Arcelia Paredes le prendió tres semanas de velorio y de ron antes de enterrarlo, esa tarde, todos habíamos sido sorprendidos por el echo de que nadie había venido a dar el pésame e ir al entierro, esta mañana cuando me levantaba y la calle estropeaba sin titubear el bostezo de la gente, le confesé a Nicolás que los hombres éramos cada vez más escasos que las mujeres, Nicolás me guiñó el ojo y siguió sentado en la hamaca entrelazándose los dedos involuntariamente. Abajo se escuchaba la algarabía de Amelia quien apresurada se dirigía con la bacinilla repleta de orín al baño, después supe que lloraba a un lado del reloj, gastaba la muerte al contemplarlo en silencio, mientras yo abría la puerta de la calle y caminaba despacio aún aturdido por la noticia. El viejo Elías era un santo que no hacia milagros sino infiernos, a veces se me aparecía cerca al camino tramposo totalmente erguido y temible, caminaba las mismas cuadras durante varios días hasta que enfermaba y podía irse a dormir, esa era la única manera que tenía para llamar la atención.
Ahora después de tanto tiempo, de tantos años de hablar con él, vuelvo a acercarme a su humilde casa, levantada a punta de harina y arepas de maíz y no puedo dejar de sentirme odiado, nerviosamente levanto la tapa que cubre su ataúd, su rostro es menos calido, más perfecto, a través del hermoso traje que lleva puesto tuve el placer de verlo, pero al mismo tiempo no pude ni con una bofetada cambiar la sonrisa que le inventé a la fuerza.
Lo enterramos cerca a Anselmo y don Eusebio, ¿Dónde estarán ahora?, ¿Qué pensaran de este acto preparado en la cima de las alturas?, nadie lo sabe.

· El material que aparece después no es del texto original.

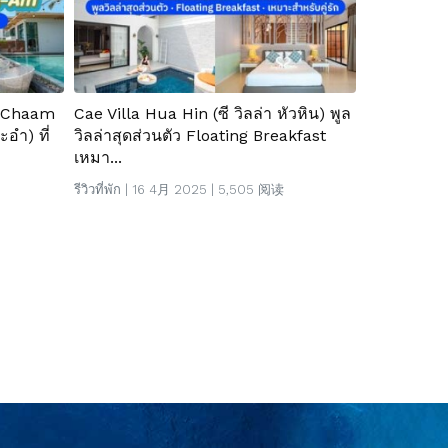
t Chaam
Cae Villa Hua Hin (ซี วิลล่า หัวหิน) พูล
ะอำ) ที่
วิลล่าสุดส่วนตัว Floating Breakfast
เหมา...
รีวิวที่พัก
| 16 4月 2025 | 5,505 阅读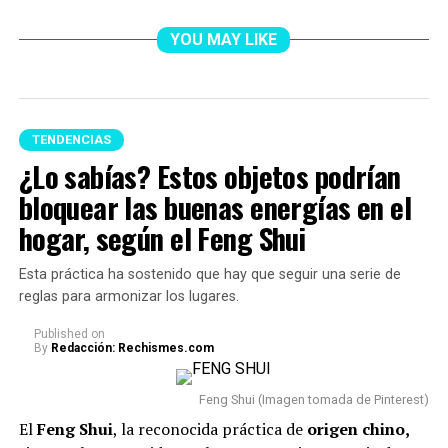
YOU MAY LIKE
TENDENCIAS
¿Lo sabías? Estos objetos podrían
bloquear las buenas energías en el
hogar, según el Feng Shui
Esta práctica ha sostenido que hay que seguir una serie de
reglas para armonizar los lugares.
Published
on
By
Redacción: Rechismes.com
Feng Shui (Imagen tomada de Pinterest)
El
Feng Shui
, la reconocida práctica de
origen chino,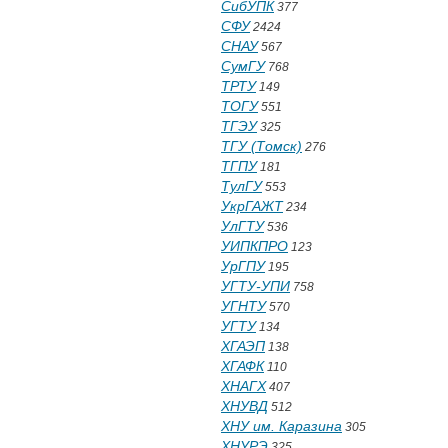
СибУПК
377
СФУ
2424
СНАУ
567
СумГУ
768
ТРТУ
149
ТОГУ
551
ТГЭУ
325
ТГУ (Томск)
276
ТГПУ
181
ТулГУ
553
УкрГАЖТ
234
УлГТУ
536
УИПКПРО
123
УрГПУ
195
УГТУ-УПИ
758
УГНТУ
570
УГТУ
134
ХГАЭП
138
ХГАФК
110
ХНАГХ
407
ХНУВД
512
ХНУ им. Каразина
305
ХНУРЭ
325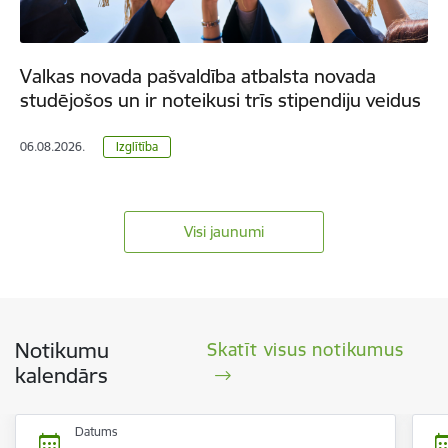
Valkas novada pašvaldība atbalsta novada
studējošos un ir noteikusi trīs stipendiju veidus
06.08.2026.
Izglītība
Visi jaunumi
Notikumu
Skatīt visus notikumus
kalendārs
Datums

Tal vez sea ingrato explicar lo sucedido, para referirme a ellos yo quise escribir un libro, ahora que estoy a medio terminarlo no sé si sea bueno, si sirve de algo, los últimos momentos que pasaron después del entierro me vi de pronto en una pierna y con el vientre reventado bajo el sol de la tarde, entre al baño como al alba, cuando Salí, me sentí limpio nuevamente, con la lucha y la fuerza que detestaba tanto, la muerte es más grande que un plato de arroz pero más chica que un huevo frito y no se mastica, hay que tomarla a pico de jarro o escupirla para durar una vida, yo lo hice y aquí estoy, todavía vivo frente al árbol de totumo, al lado de los vecinos de siempre, sacándome los restos de comida que desde hace años hacen dolerme intensamente los dientes y las encías, masturbándome entre semanas, no me avergüenzo de ser de carne y hueso y olvido, de no ser bien parecido, de no dormir bien, de medio alimentarme, no cuenta para nada tirarse a una vieja, aquí de este lado del mundo la vida es un peo, si pero un peo con todo y culo o como diría Amelia, dos arencas y un mafufo.